Tax fallacy of the week: The Frozen CGT threshold

The media is reporting that the Chancellor's decision to freeze the annual CGT exemption at £10,600 is bad news for 'normal' people. What rot.

I read in The Telegraph today, for example,
“It looks like this freeze will pay for the SEIS,” [Seed Enterprise Investment Scheme]
and that:
“That will be very good for start-up businesses, but will have limited appeal for ordinary investors. This is robbing the ordinary people to pay for perks for the very rich.”
Come on. The annual exemption is intended as a convenience to avoid 'normal' people being in default for failing to disclose relatively small capital gains. I had been more concerned the exemption was going to be reduced to £1,000 (as was proposed in the Lib Dem manifesto).

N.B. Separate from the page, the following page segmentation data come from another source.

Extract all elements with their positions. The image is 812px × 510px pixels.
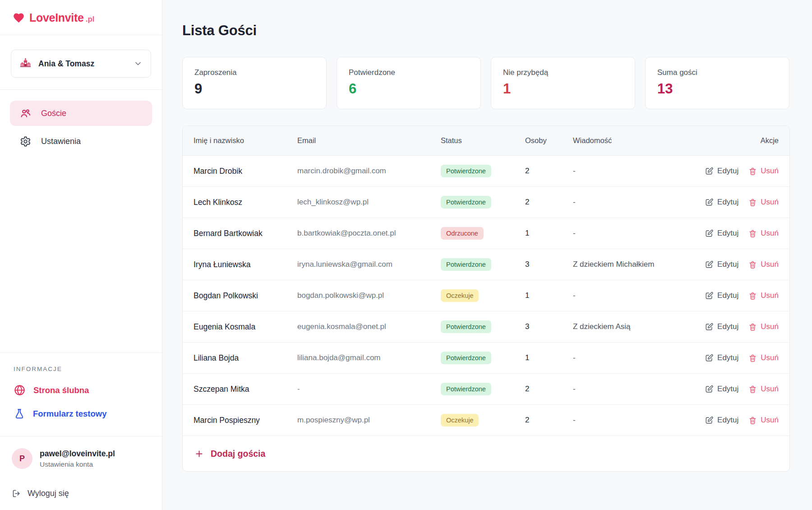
guest-name: Liliana Bojda bbox=[194, 353, 297, 363]
sidebar-item-label: Ustawienia bbox=[41, 137, 81, 146]
edit-icon bbox=[705, 260, 714, 269]
status-badge: Oczekuje bbox=[441, 289, 479, 302]
status-badge: Oczekuje bbox=[441, 414, 479, 427]
guest-message: - bbox=[573, 229, 693, 238]
delete-button[interactable]: Usuń bbox=[748, 260, 779, 269]
stat-label: Zaproszenia bbox=[194, 68, 314, 77]
heart-icon bbox=[13, 12, 25, 24]
guest-message: - bbox=[573, 198, 693, 207]
edit-icon bbox=[705, 229, 714, 238]
edit-button[interactable]: Edytuj bbox=[705, 229, 738, 238]
column-header-wiadomosc: Wiadomość bbox=[573, 136, 693, 145]
logout-icon bbox=[12, 489, 21, 498]
sidebar-item-goscie[interactable]: Goście bbox=[10, 101, 152, 126]
guest-email: iryna.luniewska@gmail.com bbox=[297, 260, 441, 269]
column-header-akcje: Akcje bbox=[693, 136, 779, 145]
account-settings[interactable]: P pawel@loveinvite.pl Ustawienia konta bbox=[12, 448, 150, 469]
edit-button[interactable]: Edytuj bbox=[705, 260, 738, 269]
info-section: INFORMACJE Strona ślubna Formularz testo… bbox=[0, 352, 162, 436]
guest-message: - bbox=[573, 416, 693, 425]
guest-email: - bbox=[297, 385, 441, 394]
stat-value: 13 bbox=[657, 81, 777, 97]
delete-button[interactable]: Usuń bbox=[748, 229, 779, 238]
info-link-label: Strona ślubna bbox=[33, 385, 89, 395]
guest-email: bogdan.polkowski@wp.pl bbox=[297, 291, 441, 300]
sidebar-item-ustawienia[interactable]: Ustawienia bbox=[10, 129, 152, 154]
sidebar: LoveInvite .pl Ania & Tomasz bbox=[0, 0, 162, 510]
logo: LoveInvite .pl bbox=[0, 0, 162, 35]
guest-persons: 1 bbox=[525, 353, 573, 362]
delete-button[interactable]: Usuń bbox=[748, 291, 779, 300]
guest-persons: 2 bbox=[525, 385, 573, 394]
link-formularz-testowy[interactable]: Formularz testowy bbox=[14, 408, 148, 420]
guest-message: - bbox=[573, 385, 693, 394]
table-row: Bogdan Polkowski bogdan.polkowski@wp.pl … bbox=[183, 280, 789, 311]
trash-icon bbox=[748, 260, 757, 269]
stat-card-potwierdzone: Potwierdzone 6 bbox=[337, 57, 481, 109]
status-badge: Potwierdzone bbox=[441, 165, 491, 178]
info-link-label: Formularz testowy bbox=[33, 409, 106, 419]
edit-icon bbox=[705, 416, 714, 425]
status-badge: Potwierdzone bbox=[441, 383, 491, 396]
stat-label: Suma gości bbox=[657, 68, 777, 77]
table-footer: Dodaj gościa bbox=[183, 436, 789, 471]
edit-button[interactable]: Edytuj bbox=[705, 291, 738, 300]
stat-card-suma-gosci: Suma gości 13 bbox=[645, 57, 789, 109]
trash-icon bbox=[748, 323, 757, 331]
guests-icon bbox=[20, 108, 31, 119]
add-guest-button[interactable]: Dodaj gościa bbox=[194, 449, 265, 459]
guest-persons: 2 bbox=[525, 198, 573, 207]
delete-button[interactable]: Usuń bbox=[748, 385, 779, 394]
user-subtitle: Ustawienia konta bbox=[40, 460, 115, 468]
globe-icon bbox=[14, 384, 26, 396]
main-content: Lista Gości Zaproszenia 9 Potwierdzone 6… bbox=[162, 0, 812, 510]
delete-button[interactable]: Usuń bbox=[748, 167, 779, 176]
guest-name: Szczepan Mitka bbox=[194, 385, 297, 394]
stat-value: 6 bbox=[349, 81, 469, 97]
guest-persons: 1 bbox=[525, 229, 573, 238]
guest-message: - bbox=[573, 167, 693, 176]
guest-message: - bbox=[573, 291, 693, 300]
trash-icon bbox=[748, 385, 757, 394]
project-selector[interactable]: Ania & Tomasz bbox=[11, 50, 151, 78]
logo-tld: .pl bbox=[86, 15, 95, 24]
delete-button[interactable]: Usuń bbox=[748, 198, 779, 207]
status-badge: Potwierdzone bbox=[441, 258, 491, 271]
delete-button[interactable]: Usuń bbox=[748, 416, 779, 425]
status-badge: Potwierdzone bbox=[441, 196, 491, 209]
edit-button[interactable]: Edytuj bbox=[705, 385, 738, 394]
plus-icon bbox=[194, 449, 204, 459]
church-icon bbox=[19, 58, 32, 70]
edit-button[interactable]: Edytuj bbox=[705, 322, 738, 331]
guest-message: Z dzieckiem Asią bbox=[573, 322, 693, 331]
column-header-email: Email bbox=[297, 136, 441, 145]
edit-icon bbox=[705, 167, 714, 176]
page-title: Lista Gości bbox=[182, 23, 790, 39]
logout-button[interactable]: Wyloguj się bbox=[12, 489, 150, 498]
link-strona-slubna[interactable]: Strona ślubna bbox=[14, 384, 148, 396]
stat-value: 1 bbox=[503, 81, 623, 97]
trash-icon bbox=[748, 198, 757, 207]
delete-button[interactable]: Usuń bbox=[748, 322, 779, 331]
edit-button[interactable]: Edytuj bbox=[705, 353, 738, 362]
stat-label: Nie przybędą bbox=[503, 68, 623, 77]
guest-name: Bernard Bartkowiak bbox=[194, 229, 297, 238]
project-selector-wrap: Ania & Tomasz bbox=[0, 35, 162, 90]
project-selector-label: Ania & Tomasz bbox=[38, 59, 94, 69]
add-guest-label: Dodaj gościa bbox=[211, 449, 265, 459]
table-row: Iryna Łuniewska iryna.luniewska@gmail.co… bbox=[183, 249, 789, 280]
status-badge: Potwierdzone bbox=[441, 352, 491, 365]
delete-button[interactable]: Usuń bbox=[748, 353, 779, 362]
edit-button[interactable]: Edytuj bbox=[705, 416, 738, 425]
guest-email: b.bartkowiak@poczta.onet.pl bbox=[297, 229, 441, 238]
sidebar-nav: Goście Ustawienia bbox=[0, 90, 162, 154]
edit-button[interactable]: Edytuj bbox=[705, 198, 738, 207]
guest-name: Bogdan Polkowski bbox=[194, 291, 297, 301]
table-row: Liliana Bojda liliana.bojda@gmail.com Po… bbox=[183, 343, 789, 374]
flask-icon bbox=[14, 408, 25, 420]
trash-icon bbox=[748, 167, 757, 176]
table-body: Marcin Drobik marcin.drobik@gmail.com Po… bbox=[183, 156, 789, 436]
guest-email: marcin.drobik@gmail.com bbox=[297, 167, 441, 176]
guest-message: Z dzieckiem Michałkiem bbox=[573, 260, 693, 269]
edit-button[interactable]: Edytuj bbox=[705, 167, 738, 176]
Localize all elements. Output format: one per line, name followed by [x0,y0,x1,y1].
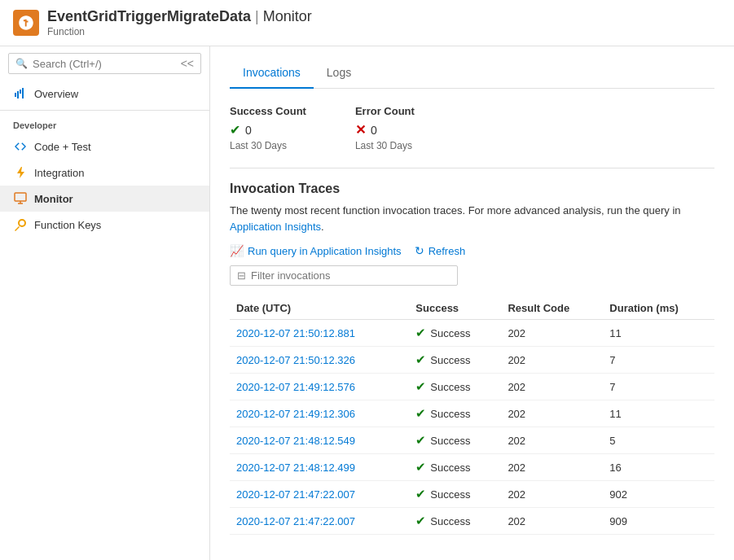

As it stands the only people to benefit from the exemption on a regular basis need to be wealthy enough to realise capital gains of more than £10,000 each year. 'Gains' here means capital profits, which means disposing of capital assets (eg shares) worth many times that sum. They do it as an alternative to generating a further £10,000 of income which would be subject to 40% or 50% tax. Few 'normal' people can do that year after year.

So today I speak to all those commentators mourning the freezing of the CGT annual allowance at £10,600. For attempting to paint this as a problem for 'normal' people you get my Tax Fallacy of the week award.